Cell proliferation assay: Cell proliferation was measured by a label-free, non-invasive cellular confluence assay using IncuCyte Live-Cell Imaging Systems (Essen Bioscience, Ann Arbor, MI, USA). MBA-MD-231 breast cancer cells (1,500 cells in 150 µl/well) were seeded overnight on a clear 96-well plate. 24 h later, the cells were treated with 0.1% DMSO, or different concentrations of Rasarfin (as indicated), or 10 µM of 21.4 or 21.8 for 96 hours total. The plate was placed in an XL-3 incubation chamber maintained at 37 °C and the cells were photographed using a 4x objective, every 3 hours for 4 days. Cell confluence was calculated using IncuCyte S3 2019 software and cell proliferation was expressed as an increase in percentage of confluence. Experiments were done in triplicate and repeated three times.

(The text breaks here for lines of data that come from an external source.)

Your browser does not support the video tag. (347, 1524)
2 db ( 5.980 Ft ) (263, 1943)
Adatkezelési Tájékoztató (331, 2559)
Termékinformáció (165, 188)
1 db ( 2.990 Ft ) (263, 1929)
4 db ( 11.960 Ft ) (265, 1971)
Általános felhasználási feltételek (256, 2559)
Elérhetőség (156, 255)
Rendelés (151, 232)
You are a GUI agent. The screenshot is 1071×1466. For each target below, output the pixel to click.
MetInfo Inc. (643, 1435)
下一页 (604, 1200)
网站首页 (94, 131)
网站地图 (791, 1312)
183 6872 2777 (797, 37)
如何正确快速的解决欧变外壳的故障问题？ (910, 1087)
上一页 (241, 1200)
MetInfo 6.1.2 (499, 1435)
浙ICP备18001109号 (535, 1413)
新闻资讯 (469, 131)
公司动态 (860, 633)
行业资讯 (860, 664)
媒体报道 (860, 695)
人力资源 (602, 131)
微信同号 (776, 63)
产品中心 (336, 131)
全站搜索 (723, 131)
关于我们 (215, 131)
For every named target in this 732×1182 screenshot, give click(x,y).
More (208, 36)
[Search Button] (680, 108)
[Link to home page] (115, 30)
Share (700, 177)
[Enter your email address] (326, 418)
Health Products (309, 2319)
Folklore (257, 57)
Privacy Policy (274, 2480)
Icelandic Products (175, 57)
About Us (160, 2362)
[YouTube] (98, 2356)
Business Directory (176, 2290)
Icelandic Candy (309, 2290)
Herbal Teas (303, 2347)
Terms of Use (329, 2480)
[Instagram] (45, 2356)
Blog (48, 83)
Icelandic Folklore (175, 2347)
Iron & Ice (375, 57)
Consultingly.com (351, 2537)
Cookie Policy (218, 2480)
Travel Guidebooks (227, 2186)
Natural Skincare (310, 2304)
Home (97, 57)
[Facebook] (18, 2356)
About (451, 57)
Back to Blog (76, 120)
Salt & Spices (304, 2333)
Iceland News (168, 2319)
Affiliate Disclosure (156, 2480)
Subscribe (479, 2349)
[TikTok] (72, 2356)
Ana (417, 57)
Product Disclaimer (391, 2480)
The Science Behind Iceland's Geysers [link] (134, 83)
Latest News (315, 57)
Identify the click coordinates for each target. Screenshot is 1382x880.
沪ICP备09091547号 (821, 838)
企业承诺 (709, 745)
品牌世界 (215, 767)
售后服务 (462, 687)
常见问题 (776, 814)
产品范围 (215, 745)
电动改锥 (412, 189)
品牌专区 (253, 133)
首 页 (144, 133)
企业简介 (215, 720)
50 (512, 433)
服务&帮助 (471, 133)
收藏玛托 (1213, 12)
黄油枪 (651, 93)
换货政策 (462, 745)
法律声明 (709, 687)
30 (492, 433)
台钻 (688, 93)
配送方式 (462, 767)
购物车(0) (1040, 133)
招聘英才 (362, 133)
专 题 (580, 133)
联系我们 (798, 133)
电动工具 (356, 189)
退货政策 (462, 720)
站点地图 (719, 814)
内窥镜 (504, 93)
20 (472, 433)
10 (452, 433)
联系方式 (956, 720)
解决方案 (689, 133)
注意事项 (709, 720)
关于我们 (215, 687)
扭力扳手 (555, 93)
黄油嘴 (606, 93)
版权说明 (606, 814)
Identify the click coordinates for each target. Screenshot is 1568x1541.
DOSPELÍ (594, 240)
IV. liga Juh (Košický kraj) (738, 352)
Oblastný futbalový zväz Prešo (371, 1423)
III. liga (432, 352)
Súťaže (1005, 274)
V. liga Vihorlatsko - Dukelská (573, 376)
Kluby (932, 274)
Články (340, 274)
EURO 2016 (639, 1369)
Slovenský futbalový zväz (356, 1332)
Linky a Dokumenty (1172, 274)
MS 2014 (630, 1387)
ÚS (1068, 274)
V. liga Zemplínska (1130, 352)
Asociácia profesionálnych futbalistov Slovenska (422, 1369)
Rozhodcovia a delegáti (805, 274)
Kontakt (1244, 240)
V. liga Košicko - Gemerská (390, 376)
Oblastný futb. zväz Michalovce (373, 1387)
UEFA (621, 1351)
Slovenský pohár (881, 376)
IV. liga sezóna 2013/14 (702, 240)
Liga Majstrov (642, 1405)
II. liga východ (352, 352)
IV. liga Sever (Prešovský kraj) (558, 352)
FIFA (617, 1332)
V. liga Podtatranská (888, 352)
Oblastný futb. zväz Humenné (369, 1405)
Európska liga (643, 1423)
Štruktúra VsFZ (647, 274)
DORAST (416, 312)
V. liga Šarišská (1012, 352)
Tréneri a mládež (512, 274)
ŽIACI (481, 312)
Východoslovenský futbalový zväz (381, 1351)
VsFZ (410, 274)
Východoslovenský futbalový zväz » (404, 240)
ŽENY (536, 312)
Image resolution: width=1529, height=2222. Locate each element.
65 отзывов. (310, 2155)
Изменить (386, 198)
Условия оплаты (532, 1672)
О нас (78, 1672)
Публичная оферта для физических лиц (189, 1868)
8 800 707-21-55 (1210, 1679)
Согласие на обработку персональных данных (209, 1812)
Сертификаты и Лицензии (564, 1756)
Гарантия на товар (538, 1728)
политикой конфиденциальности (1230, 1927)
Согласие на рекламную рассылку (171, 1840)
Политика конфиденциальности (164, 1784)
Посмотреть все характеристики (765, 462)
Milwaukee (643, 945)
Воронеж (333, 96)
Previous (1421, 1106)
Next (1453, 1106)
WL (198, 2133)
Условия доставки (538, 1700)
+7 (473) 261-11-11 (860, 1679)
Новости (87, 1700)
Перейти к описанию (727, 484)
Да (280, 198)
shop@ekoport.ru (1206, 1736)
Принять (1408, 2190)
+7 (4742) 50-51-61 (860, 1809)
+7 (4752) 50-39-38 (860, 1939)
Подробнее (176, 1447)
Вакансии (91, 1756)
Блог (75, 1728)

Cell viability assays: MBA-MD-231 breast cancer cells (1,500 cells in 150 µl/well) were seeded overnight on a clear 96-well plate. 24 h later, the cells were treated with 0.1% DMSO, or different concentrations of Rasarfin (as indicated), or 10 µM of 21.4, 21.8 or Doxorubicin for the indicated times at 37 °C. At each time point, 10 µl of 5 mg/ml MTT was added to each well and the plates were incubated for an additional 4 h at 37 °C. The absorbance at 590 nm was measured by plate reader. Experiments were done in triplicate and repeated three times.
Data analysis: Statistical analyses were performed using GraphPad Prism 6 software (GraphPad Software Inc.; La Jolla, CA) using either Student’s t-tests, two-way ANOVAs, or Dunnett’s comparisons tests, when appropriate and as indicted in the figure legends. Curves presented throughout this study were generated using GraphPad Prism software and represent the best fits, from which IC50s were calculated. P values < 0.05 were considered significant.